Coverage should be free at the point of care — no co-pays or deductibles — because leaving patients on the hook for large medical costs is counter to the purpose of insurance. A natural retort is to take small co-pays — a $5 co-pay for prescription drugs or a $20 co-pay for a doctor’s visit — so patients can make more informed choices about when to see a health professional. Economists have preached the virtues of this approach for generations.
But it turns out there’s a major practical wrinkle in asking patients to pay even a very small amount for some of their universally covered care: There will always be people who can’t manage. even modest co-payments. The United Kingdom, for example, introduced co-payments for prescription drugs but then also created programs to cover those co-payments for most patients – the elderly, young, students, veterans and those who are pregnant, low-income or suffering from certain diseases. All told, about 90 percent of prescriptions are exempt from the co-payments and distributed free of charge. The network result was to add inconvenience for patients and administrative costs for the government, with little effect on the patients’ share of total healthcare costs or total national healthcare expenditure.
Finally, coverage must be basic because we are bound by the social contract to provide essential medical care, not advanced experience. Those who can afford and want to can purchase supplemental coverage in a well-functioning marketplace.
Here, an analogy to airline travel can be useful. The main function of an airplane is to move its passengers from point A to point B. Almost everyone would prefer more legroom, unlimited checked bags, free food and high-speed internet. Those who have the money and want to do so can upgrade to business class. But if our social contract ensured that everyone could fly from A to B, a budget airline would be enough. Anyone who has traveled on one of the low-cost airlines that have transformed airline markets in Europe knows that it is not a wonderful experience. But they do lead you to your destination.
Keeping universal coverage basic will also lower the cost to the taxpayer. It is true that as a share of its economy, the United States spends about twice as much on health care as other high-income countries. But in most other rich countries, this care is primarily financed by taxes, while only about half of US health care spending is financed by taxes. For those of you following the math, half of twice as much is… well, the same amount of taxpayer-funded health care spending as a share of the economy. In other words, US taxes already pay for the cost of universal basic coverage. Americans just don’t get it. They could be.
We arrived at this proposal using the approach that comes naturally to us from our economic training. We first defined the target, namely the problem that we are trying but failing to solve with our current American health policy. Then we thought about how best to achieve that goal.

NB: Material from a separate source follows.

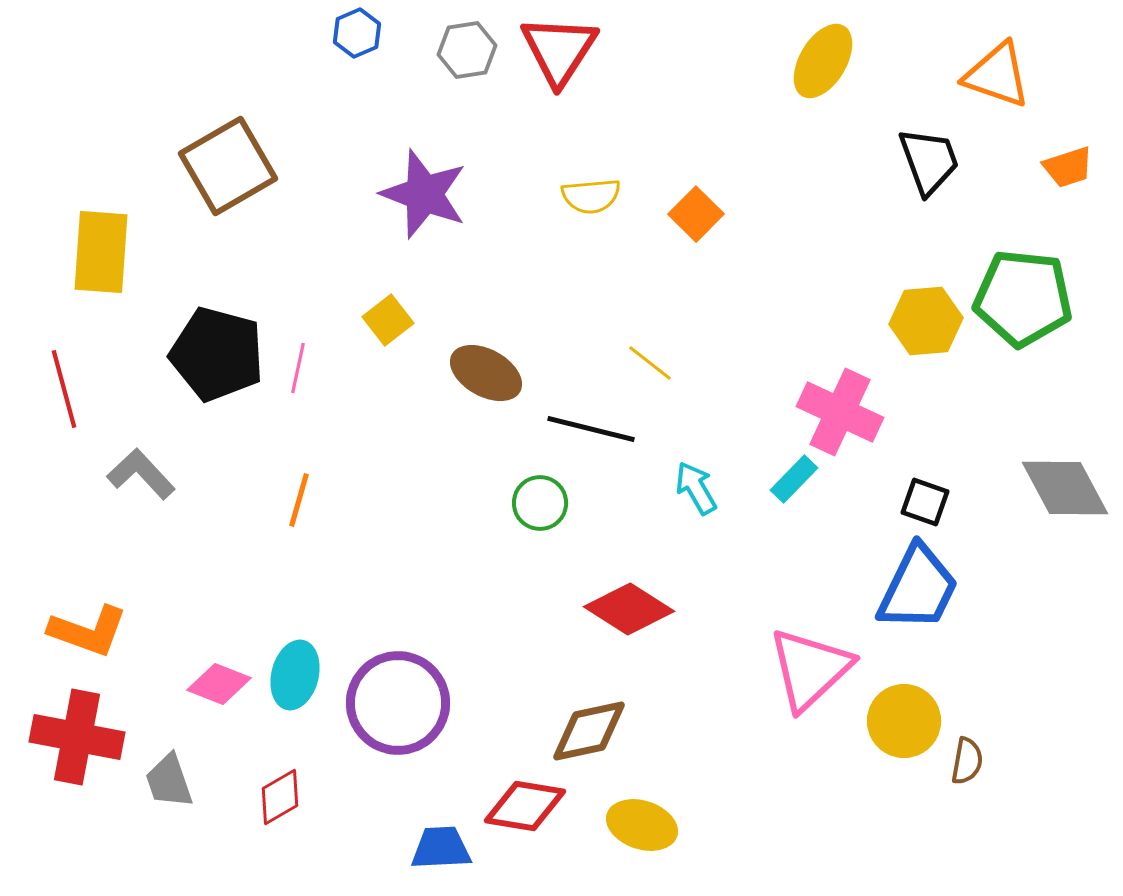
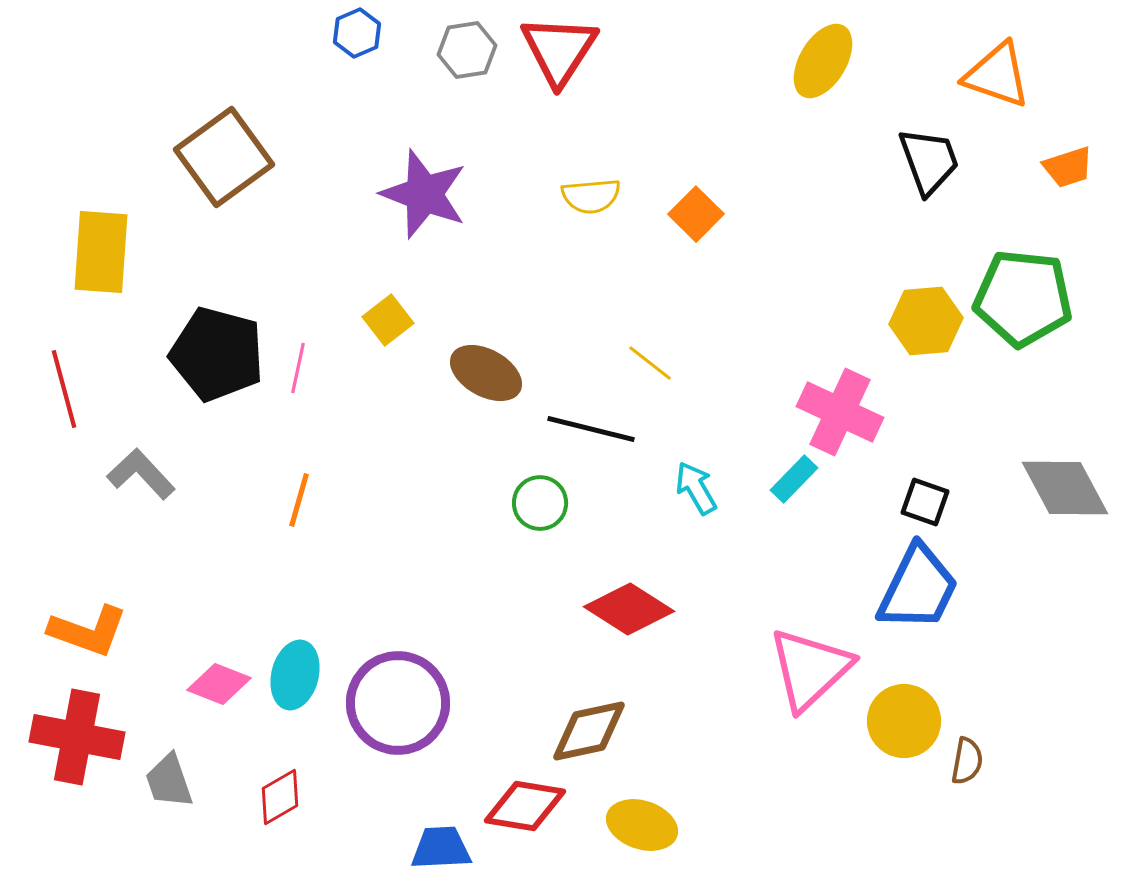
brown square at (228, 166): moved 4 px left, 9 px up; rotated 6 degrees counterclockwise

However, once we did that, we were struck – and humbled – to realize that at a high level, the key elements of our proposal are ones that every high-income country (and all but a few Canadian provinces) have embraced: a guaranteed basic. coverage and the option for people to purchase upgrades.
The lack of universal US health insurance may be exceptional. The fix, it turns out, is not.
Liran Einav is a professor of economics at Stanford. Amy Finkelstein is a professor of economics at MIT They are the authors of the upcoming book “We’ve Got You Covered: Rebooting American Health Care,” from which this essay was adapted.